Hacker News new | past | comments | ask | show | jobs | submit | nbingham's comments login

I'm working on a compiler for asynchronous circuits. Once I have modules, placement, and routing working, I'll have an MVP. Hopefully, this will allow people without any computer engineering expertise to make chips. For now it has a couple of useful tools.

https://github.com/broccolimicro/loom


I tested two C++ implementations of Calendar Queues again the standard library priority_queue. The first implementation uses a deque as a backing container and then fills the calendar with linked lists. The second implementation just uses vectors in the calendar with no backing container.

The calendar queues have an interesting failure mode. If you are randomly inserting elements with a priority that is less than "now", and then pop some number of elements, and doing this repeatedly, then the front of the calendar empties out. As a result, the random insertions create a single value in the front of the calendar, then there are many many days that are empty after that. So subsequent pops will always have to search a lot of days in the calendar. So, these calendar queues are only fast if you keep track of "now" and only insert events after "now".

https://gist.github.com/nbingham1/611d37fce31334a1520213ce5d...
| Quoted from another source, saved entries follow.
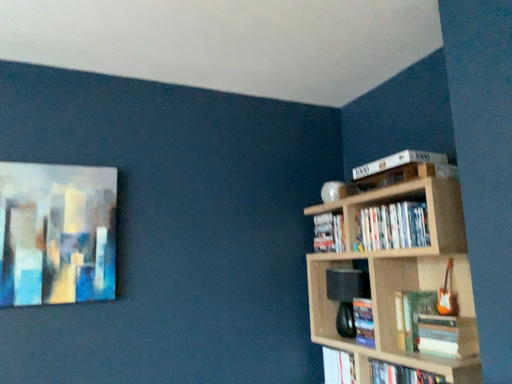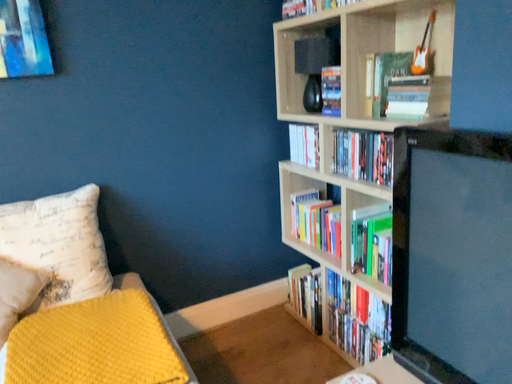 Question: How did the camera likely rotate when shooting the video?

Choices:
 (A) rotated upward
 (B) rotated downward

Answer: (B) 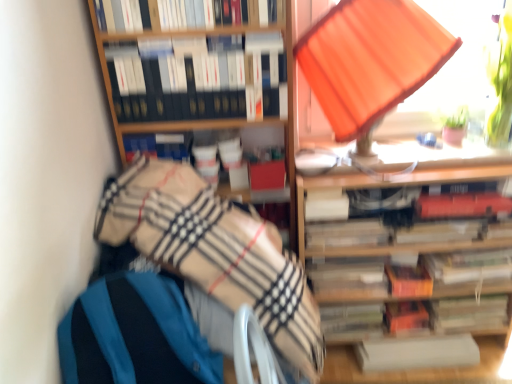 Question: From the image's perspective, is hardcover books at upper center, positioned as the 1th book in top-to-bottom order, positioned above or below beige plaid blanket at lower left?

Choices:
 (A) above
 (B) below

Answer: (A)

Question: In terms of size, does hardcover books at upper center, positioned as the 1th book in top-to-bottom order, appear bigger or smaller than beige plaid blanket at lower left?

Choices:
 (A) small
 (B) big

Answer: (A)

Question: Estimate the real-world distances between objects in this image. Which object is farther from the hardcover book at center, the second book in the bottom-to-top sequence?

Choices:
 (A) orange fabric lampshade at upper right
 (B) hardcover book at center, positioned as the 3th paperback book in top-to-bottom order
 (C) hardcover book at center, positioned as the 9th paperback book in top-to-bottom order
 (D) wooden bookshelf at upper right
 (E) hardcover book at center right, which ranks as the ninth paperback book in bottom-to-top order

Answer: (A)

Question: Which object is the farthest from the beige plaid blanket at lower left?

Choices:
 (A) hardcover book at center, acting as the 5th paperback book starting from the bottom
 (B) white paper at lower right, which is the fourth book in top-to-bottom order
 (C) hardcover book at center, acting as the seventh paperback book starting from the bottom
 (D) orange matte book at center, which is the 4th paperback book from bottom to top
 (E) hardcover book at center, which is counted as the 2th book, starting from the back

Answer: (E) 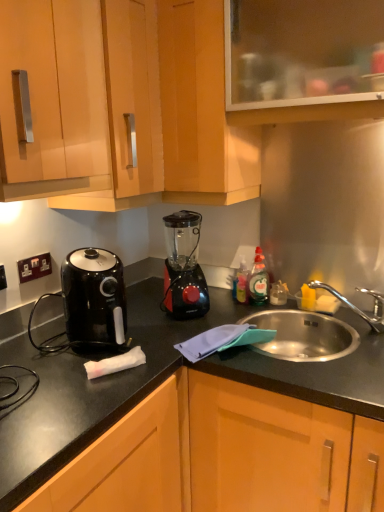 Question: Is black glossy air fryer at left taller than black plastic electrical outlet at left, the second electric outlet positioned from the left?

Choices:
 (A) yes
 (B) no

Answer: (A)

Question: From a real-world perspective, is black glossy air fryer at left on top of black plastic electrical outlet at left, arranged as the first electric outlet when viewed from the back?

Choices:
 (A) yes
 (B) no

Answer: (B)

Question: Does black glossy air fryer at left have a smaller size compared to black plastic electrical outlet at left, the first electric outlet viewed from the right?

Choices:
 (A) no
 (B) yes

Answer: (A)

Question: From a real-world perspective, is black glossy air fryer at left below black plastic electrical outlet at left, the second electric outlet positioned from the left?

Choices:
 (A) yes
 (B) no

Answer: (A)

Question: Is black plastic electrical outlet at left, the second electric outlet positioned from the left, a part of black glossy air fryer at left?

Choices:
 (A) no
 (B) yes

Answer: (A)

Question: Considering the positions of black plastic blender at center and transparent glass cabinet at upper center, marked as the fifth cabinetry in a bottom-to-top arrangement, in the image, is black plastic blender at center wider or thinner than transparent glass cabinet at upper center, marked as the fifth cabinetry in a bottom-to-top arrangement,?

Choices:
 (A) wide
 (B) thin

Answer: (B)

Question: From a real-world perspective, relative to transparent glass cabinet at upper center, marked as the fifth cabinetry in a bottom-to-top arrangement, is black plastic blender at center vertically above or below?

Choices:
 (A) below
 (B) above

Answer: (A)

Question: Considering their positions, is black plastic blender at center located in front of or behind transparent glass cabinet at upper center, placed as the 1th cabinetry when sorted from top to bottom?

Choices:
 (A) front
 (B) behind

Answer: (B)

Question: Considering the relative positions of black plastic blender at center and transparent glass cabinet at upper center, placed as the 1th cabinetry when sorted from top to bottom, in the image provided, is black plastic blender at center to the left or to the right of transparent glass cabinet at upper center, placed as the 1th cabinetry when sorted from top to bottom,?

Choices:
 (A) right
 (B) left

Answer: (B)

Question: In terms of height, does matte wood cabinets at upper center, which appears as the 3th cabinetry when ordered from the bottom, look taller or shorter compared to transparent glass cabinet at upper center, placed as the 1th cabinetry when sorted from top to bottom?

Choices:
 (A) tall
 (B) short

Answer: (A)

Question: Choose the correct answer: Is matte wood cabinets at upper center, which appears as the 3th cabinetry when ordered from the bottom, inside transparent glass cabinet at upper center, placed as the 1th cabinetry when sorted from top to bottom, or outside it?

Choices:
 (A) inside
 (B) outside

Answer: (B)

Question: Looking at the image, does matte wood cabinets at upper center, which appears as the 3th cabinetry when ordered from the bottom, seem bigger or smaller compared to transparent glass cabinet at upper center, marked as the fifth cabinetry in a bottom-to-top arrangement?

Choices:
 (A) big
 (B) small

Answer: (A)

Question: Looking at their shapes, would you say matte wood cabinets at upper center, the third cabinetry from the top, is wider or thinner than transparent glass cabinet at upper center, placed as the 1th cabinetry when sorted from top to bottom?

Choices:
 (A) wide
 (B) thin

Answer: (A)

Question: Is wooden cabinet at lower center, which appears as the 5th cabinetry when viewed from the top, taller or shorter than black plastic electric outlet at lower left, which is counted as the second electric outlet, starting from the back?

Choices:
 (A) tall
 (B) short

Answer: (A)

Question: From the image's perspective, relative to black plastic electric outlet at lower left, positioned as the first electric outlet in front-to-back order, is wooden cabinet at lower center, which appears as the 5th cabinetry when viewed from the top, above or below?

Choices:
 (A) below
 (B) above

Answer: (A) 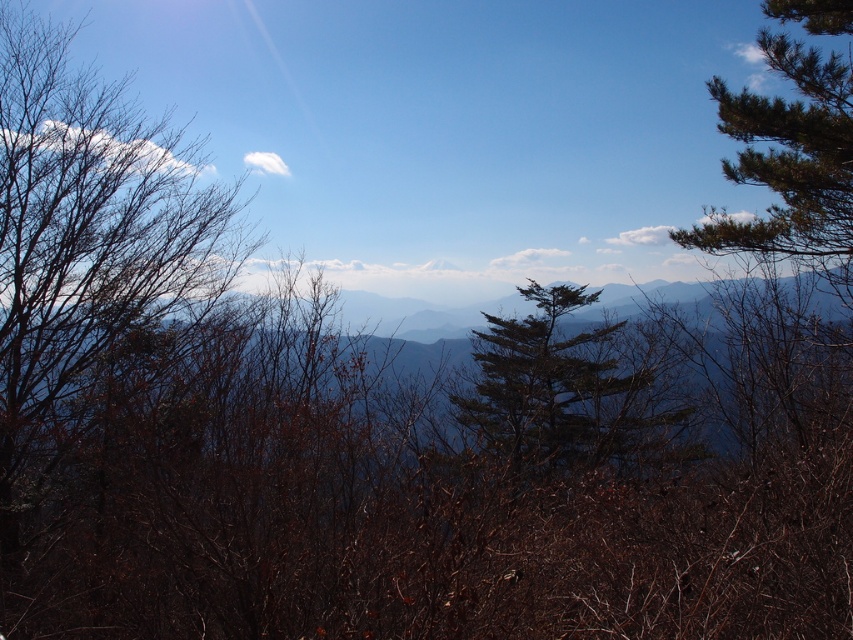 I want to click on green needle-like tree at upper right, so click(x=787, y=157).

Is green needle-like tree at upper right below green needle-like tree at center?

No, green needle-like tree at upper right is not below green needle-like tree at center.

Does point (817, 140) come closer to viewer compared to point (593, 394)?

Yes, it is.

At what (x,y) coordinates should I click in order to perform the action: click on green needle-like tree at upper right. Please return your answer as a coordinate pair (x, y). Looking at the image, I should click on (787, 157).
seed 1725545662 priority_queue 0.644354 calendar_queue 0.215860 calendar_queue_vector 0.405788

seed 1725545667 priority_queue 0.572672 calendar_queue 0.196812 calendar_queue_vector 0.392303

seed 1725545672 priority_queue 0.622041 calendar_queue 0.241419 calendar_queue_vector 0.413713

seed 1725545676 priority_queue 0.590372 calendar_queue 0.204428 calendar_queue_vector 0.386992


The reason we ended up with digital logic is because of noise. Hysteresis from digital gates was the only way to make such large systems from such small devices without all of our signaling turning into a garbled mess. Analog processing has its niches and I suspect the biggest niche will be where that noise is a feature rather than a hindrance, something like continuous time neutral networks.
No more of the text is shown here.